# OT Regeneration -- By the Spirit through the hearing of the Gospel?



## Matthew1034 (Apr 30, 2009)

I know there is some debate about OT regeneration, but this question presupposes that the OT saints were born again, alive to God, with a circumcised heart. In presenting the question, I may be covering multiple topics unintentionally but I want to focus on the nature of the Gospel in the OT.

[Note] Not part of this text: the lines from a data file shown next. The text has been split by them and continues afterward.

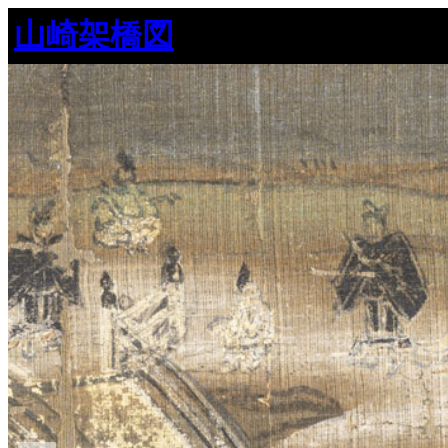
内
山崎架橋図
容
を
ス
キ
ッ
プ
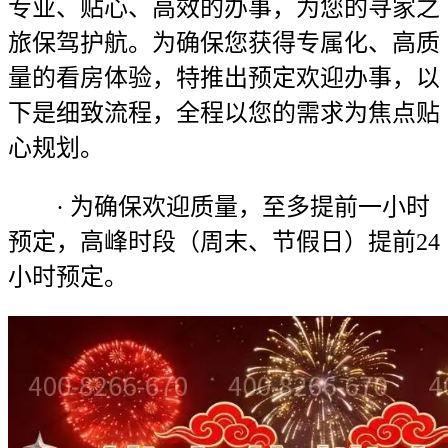
专业、贴心、高效的办事，为您的寻家之
旅保驾护航。为确保您获得专属化、高质
量的看房体验，特推出预定欢迎办事，以
下是细致流程，全程以您的需求为焦点贴
心规划。
· 为确保欢迎质量，至多提前一小时
预定，高峰时段（周末、节假日）提前24
小时预定。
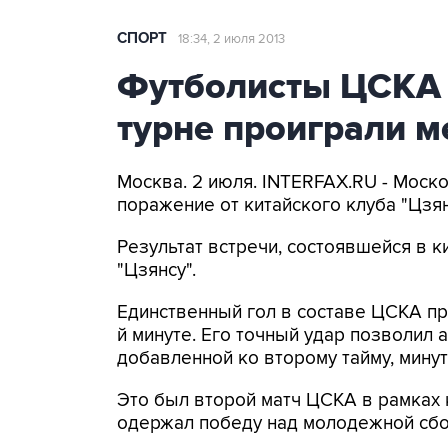
СПОРТ
18:34, 2 июля 2013
Футболисты ЦСКА 
турне проиграли м
Москва. 2 июля. INTERFAX.RU - Мос
поражение от китайского клуба "Цзя
Результат встречи, состоявшейся в кит
"Цзянсу".
Единственный гол в составе ЦСКА пр
й минуте. Его точный удар позволил 
добавленной ко второму тайму, минут
Это был второй матч ЦСКА в рамках к
одержал победу над молодежной сбор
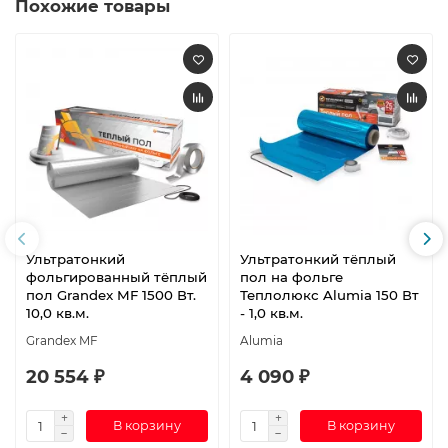
Похожие товары
Ультратонкий
Ультратонкий тёплый
фольгированный тёплый
пол на фольге
пол Grandex MF 1500 Вт.
Теплолюкс Alumia 150 Вт
10,0 кв.м.
- 1,0 кв.м.
Grandex MF
Alumia
20 554 ₽
4 090 ₽
В корзину
В корзину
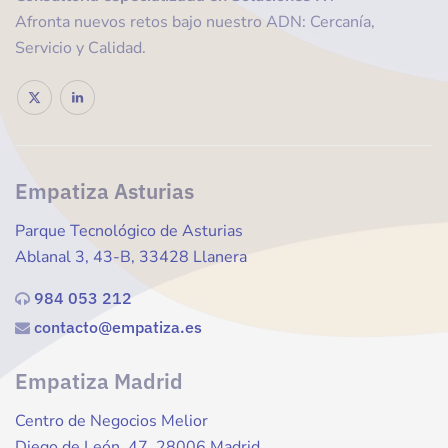
Afronta nuevos retos bajo nuestro ADN: Cercanía,
Servicio y Calidad.
Empatiza Asturias
Parque Tecnológico de Asturias
Ablanal 3, 43-B, 33428 Llanera
984 053 212
contacto@empatiza.es
Empatiza Madrid
Centro de Negocios Melior
Diego de León, 47, 28006 Madrid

The Gospel is the good news about Christ's perfect sacrifice and the resulting forgiveness of sins and reconciliation to God by grace. But there is a sense in which the new covenant emphasizes _all flesh_ (not individuals, but Jew and Gentile) being reconciled:



Colossians 1:26 said:


> the mystery which has been hidden from ages and from generations, but now has been revealed to His saints.27 To them God willed to make known what are the riches of the glory of this mystery among the Gentiles: which is Christ in you, the hope of glory.





Ephesians 3:3-6 said:


> how that by revelation He made known to me the mystery (as I have briefly written already,4 by which, when you read, you may understand my knowledge in the mystery of Christ),5 which in other ages was not made known to the sons of men, as it has now been revealed by the Spirit to His holy apostles and prophets:6 that the Gentiles should be fellow heirs, of the same body, and partakers of His promise in Christ through the gospel,8 To me this grace was given, that I should preach among the Gentiles the unsearchable riches of Christ,9 and to make all see what is the fellowship of the mystery, which from the beginning of the ages has been hidden in God who created all things through Jesus Christ;



So, the Gospel is the forgiveness of sins through the atonement of Christ, but it seems to also include the promises bless all nations in Christ (the fulfillment of the promises to Israel), and therefore the Gospel is the good news of reconciliation of all flesh in Christ:



Galatians 3:8 said:


> And the Scripture, foreseeing that God would justify the Gentiles by faith, preached the gospel to Abraham beforehand, saying, "In you all the nations shall be blessed."





Zechariah 2:10 said:


> "Sing and rejoice, O daughter of Zion! For behold, I am coming and I will dwell in your midst," says the LORD.11 "Many nations shall be joined to the LORD in that day, and they shall become My people. And I will dwell in your midst. Then you will know that the LORD of hosts has sent Me to you.





Isaiah 66:18-20 said:


> It shall be that I will gather all nations and tongues; and they shall come and see My glory.19 I will set a sign among them; and those among them who escape I will send to the nations: to the coastlands afar off who have not heard My fame nor seen My glory. And they shall declare My glory among the Gentiles.20 Then they shall bring all your brethren for an offering to the LORD out of all nations,


(God refers to the people of all nations and tongues whom he calls as Israel's brethren -- interesting)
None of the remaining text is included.